A circularidade, a roda, faz parte dos valores civilizatórios que a África e seus descendentes trouxeram como princípios e que marcam uma série de características existenciais objetivas e subjetivas, espirituais, intelectuais e materiais que foram construídas num processo histórico, social e cultural. Dentre estes valores civilizatórios, a autora chama a atenção para o axé como a representação da energia vital de todos os seres, a oralidade destacando que falar e ouvir podem ser libertadores, a corporeidade considerando que nossos corpos devem ser valorizados como lugar de construções de saberes, possibilidades e conhecimentos coletivos, a cooperatividade como espaço coletivo de ajuda mútua, entre outros (TRINDADE, 2013).
A roda aponta para o movimento, a circularidade, a renovação, o processo, a coletividade, enquanto elementos constituintes da sua estrutura.
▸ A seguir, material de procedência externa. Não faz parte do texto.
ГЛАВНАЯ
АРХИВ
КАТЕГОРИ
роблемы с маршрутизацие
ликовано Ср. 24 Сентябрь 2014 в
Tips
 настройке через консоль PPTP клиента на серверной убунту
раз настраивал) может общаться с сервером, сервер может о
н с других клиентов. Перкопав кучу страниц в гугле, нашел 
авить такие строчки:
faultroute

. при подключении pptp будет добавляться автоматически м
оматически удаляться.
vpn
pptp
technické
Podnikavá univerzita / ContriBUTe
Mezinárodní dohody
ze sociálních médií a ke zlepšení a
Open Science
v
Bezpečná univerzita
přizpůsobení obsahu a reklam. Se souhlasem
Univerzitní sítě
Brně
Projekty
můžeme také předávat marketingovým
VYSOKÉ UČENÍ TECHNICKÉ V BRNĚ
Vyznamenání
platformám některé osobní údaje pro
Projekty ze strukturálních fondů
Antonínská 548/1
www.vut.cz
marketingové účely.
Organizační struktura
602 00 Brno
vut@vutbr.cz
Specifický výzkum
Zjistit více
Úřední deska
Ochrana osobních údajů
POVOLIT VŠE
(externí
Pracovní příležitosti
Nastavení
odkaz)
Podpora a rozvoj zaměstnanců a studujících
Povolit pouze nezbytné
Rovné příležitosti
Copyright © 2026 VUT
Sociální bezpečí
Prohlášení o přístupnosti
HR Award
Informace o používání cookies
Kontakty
A construção destes círculos de pessoas necessita que algumas ações sejam fortalecidas como a autonomia, o diálogo, o movimento e o contato entre seus participantes, assim é possível ter acesso as diferentes perspectivas que promovem as mudanças, pois o conhecimento é coletivo e a sua construção é feito coletivamente (TRINDADE, 2013).
Freire (1974), utiliza como método de ensino-aprendizagem os círculos de cultura, onde a realidade pode ser revivida em profundidade, fazendo emergir a consciência a partir das vivências cotidianas. O processo de conscientização emerge a partir da objetivação, problematização e compreensão da realidade como projeto humano. Um grupo de pessoas, em círculo, utilizando do diálogo e da colaboração recíproca podem reelaborar o mundo, que foi construído para uma parcela da população, deixando grande parte fora do contexto da humanização e inclusão social.
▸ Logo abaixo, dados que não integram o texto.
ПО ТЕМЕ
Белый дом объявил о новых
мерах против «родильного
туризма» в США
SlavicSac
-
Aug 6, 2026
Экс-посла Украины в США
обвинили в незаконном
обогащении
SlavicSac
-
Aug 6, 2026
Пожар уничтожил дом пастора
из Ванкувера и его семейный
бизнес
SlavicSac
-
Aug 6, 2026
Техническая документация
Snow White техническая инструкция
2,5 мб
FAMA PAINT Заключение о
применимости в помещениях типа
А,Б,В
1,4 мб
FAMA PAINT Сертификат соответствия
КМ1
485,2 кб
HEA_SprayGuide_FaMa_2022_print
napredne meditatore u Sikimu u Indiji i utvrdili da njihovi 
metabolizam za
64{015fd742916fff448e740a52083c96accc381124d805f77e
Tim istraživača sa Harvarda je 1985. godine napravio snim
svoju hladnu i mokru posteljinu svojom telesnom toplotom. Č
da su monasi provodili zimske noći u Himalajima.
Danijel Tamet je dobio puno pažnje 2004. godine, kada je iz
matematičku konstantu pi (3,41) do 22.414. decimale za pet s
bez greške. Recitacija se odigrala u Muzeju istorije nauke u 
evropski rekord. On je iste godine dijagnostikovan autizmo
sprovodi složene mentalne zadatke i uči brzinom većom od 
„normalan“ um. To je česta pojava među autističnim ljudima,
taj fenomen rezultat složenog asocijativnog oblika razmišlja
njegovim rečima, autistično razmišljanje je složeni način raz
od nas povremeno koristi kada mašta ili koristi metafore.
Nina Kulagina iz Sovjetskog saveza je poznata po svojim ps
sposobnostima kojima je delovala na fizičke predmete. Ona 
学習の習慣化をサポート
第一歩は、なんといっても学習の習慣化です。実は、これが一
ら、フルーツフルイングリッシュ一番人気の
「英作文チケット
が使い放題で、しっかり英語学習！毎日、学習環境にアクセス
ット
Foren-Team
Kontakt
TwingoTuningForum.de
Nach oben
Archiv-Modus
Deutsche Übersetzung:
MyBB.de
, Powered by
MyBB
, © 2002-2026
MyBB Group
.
A diversidade é posta como um desafio, mas é a partir da convivência com as diferenças que podemos aprender com sabedoria, respeito, humildade e até com amor. Quando percebemos as diferenças como valor, como expressão da riqueza e da diversidade humana, perdemos as certezas das verdades e juízos e somos colocadas no campo da dúvida, da inquietação e da busca. Somos seres diversos e temos como objetivo conviver com as diferenças e lidar com respeito e sabedoria com elas em todos os espaços (TRINDADE, 2013).
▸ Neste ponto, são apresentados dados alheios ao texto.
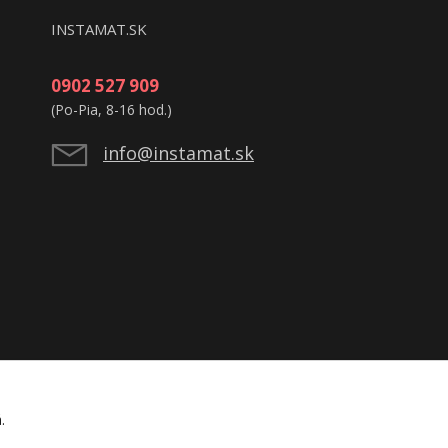
INSTAMAT.SK
0902 527 909
(Po-Pia, 8-16 hod.)
info@instamat.sk
á.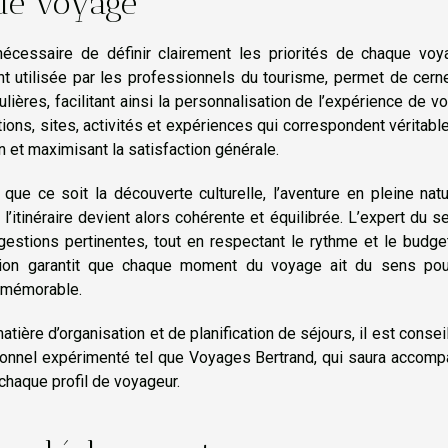
s de voyage
t nécessaire de définir clairement les priorités de chaque voy
utilisée par les professionnels du tourisme, permet de cerne
ulières, facilitant ainsi la personnalisation de l’expérience de v
ions, sites, activités et expériences qui correspondent véritab
n et maximisant la satisfaction générale.
e ce soit la découverte culturelle, l’aventure en pleine natu
l’itinéraire devient alors cohérente et équilibrée. L’expert du s
gestions pertinentes, tout en respectant le rythme et le budg
sation garantit que chaque moment du voyage ait du sens pou
 mémorable.
ière d’organisation et de planification de séjours, il est consei
onnel expérimenté tel que Voyages Bertrand, qui saura accomp
 chaque profil de voyageur.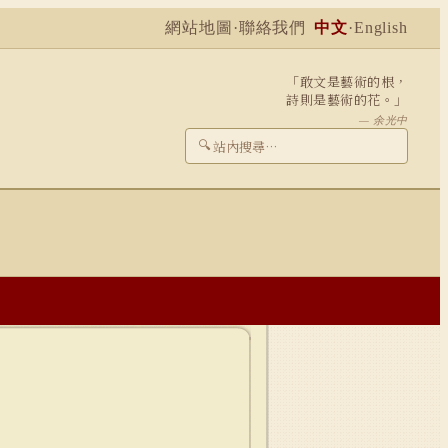
網站地圖
·
聯絡我們
中文
·
English
「敢文是藝術的根，
詩則是藝術的花。」
— 余光中
🔍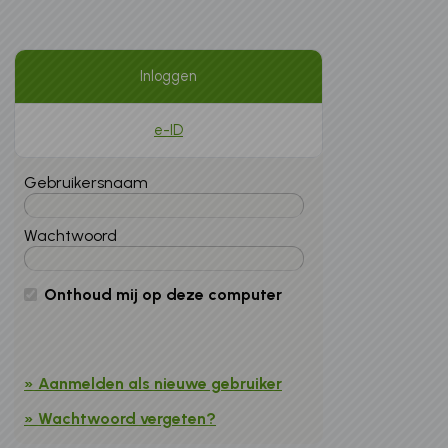
Inloggen
e-ID
Gebruikersnaam
Wachtwoord
Onthoud mij op deze computer
» Aanmelden als nieuwe gebruiker
» Wachtwoord vergeten?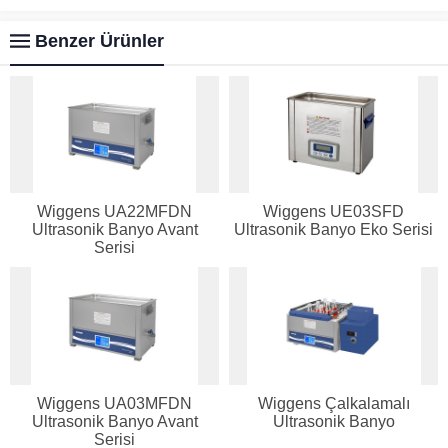
Benzer Ürünler
Wiggens UA22MFDN
Wiggens UE03SFD
Ultrasonik Banyo Avant
Ultrasonik Banyo Eko Serisi
Serisi
Wiggens UA03MFDN
Wiggens Çalkalamalı
Ultrasonik Banyo Avant
Ultrasonik Banyo
Serisi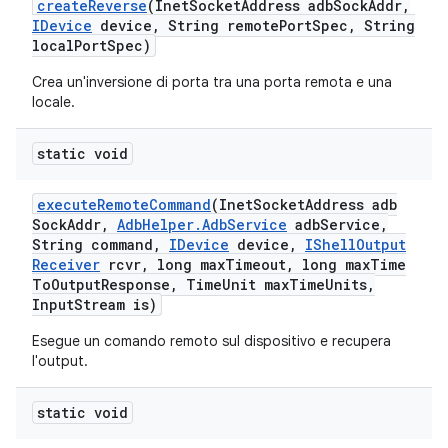
create
Reverse
(Inet
Socket
Address adb
Sock
Addr
,
IDevice
device
,
String remote
Port
Spec
,
String
local
Port
Spec)
Crea un'inversione di porta tra una porta remota e una
locale.
static void
execute
Remote
Command
(Inet
Socket
Address adb
Sock
Addr
,
Adb
Helper
.
Adb
Service
adb
Service
,
String command
,
IDevice
device
,
IShell
Output
Receiver
rcvr
,
long max
Timeout
,
long max
Time
To
Output
Response
,
Time
Unit max
Time
Units
,
Input
Stream is)
Esegue un comando remoto sul dispositivo e recupera
l'output.
static void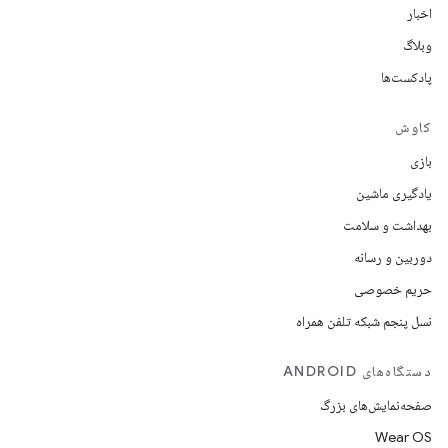
اخبار
وبلاگ
پادکست‌ها
کاوش
بازی
یادگیری ماشین
بهداشت و سلامت
دوربین و رسانه
حریم خصوصی
نسل پنجم شبکه تلفن همراه
دستگاه‌های ANDROID
صفحه‌نمایش‌های بزرگ
Wear OS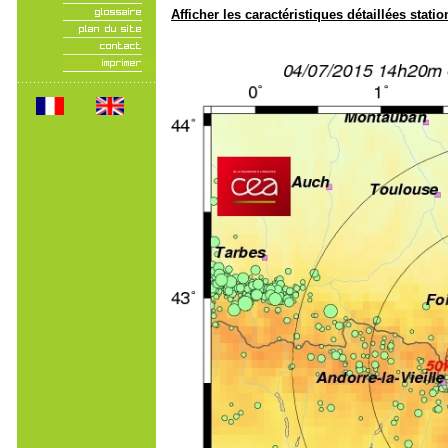
Afficher les caractéristiques détaillées statio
[1] Vicente Ferreira Pastinha nasceu em 5 de Abril de 1889, responsável pela difusão da Capoeira Angola, bem como pela reunião e organização dos princípios e fundamentos de um dos maiores símbolos da cultura brasileira. Assumindo a missão de organizar a Capoeira Angola e de devolver a ela seu valor e visibilidade, enfraquecidas pela emergência e popularização da Capoeira Regional, Mestre Pastinha funda o Centro Esportivo Capoeira Angola (CECA), localizado no Largo do Cruzeiro de São Francisco, a primeira escola de Capoeira Angola. Em 1952, o CECA foi oficializado e três anos depois sua sede muda para seu endereço mais famoso: o casarão da Praça do Pelourinho, nº 19. Neste período, Pastinha já estava com 66 anos de idade. Apesar desse raro momento de reconhecimento do Estado brasileiro da importância de Pastinha, o Velho Mestre trabalhou e empenhou-se pelo crescimento da Capoeira Angola quase sempre sem qualquer apoio ou incentivo dos órgãos públicos. Ao contrário disso, em 1971, foi vítima do processo de gentrificação (higienização social) que se deu no Pelourinho, local que começava a ser visado pela especulação imobiliária dado o forte apelo turístico do lugar.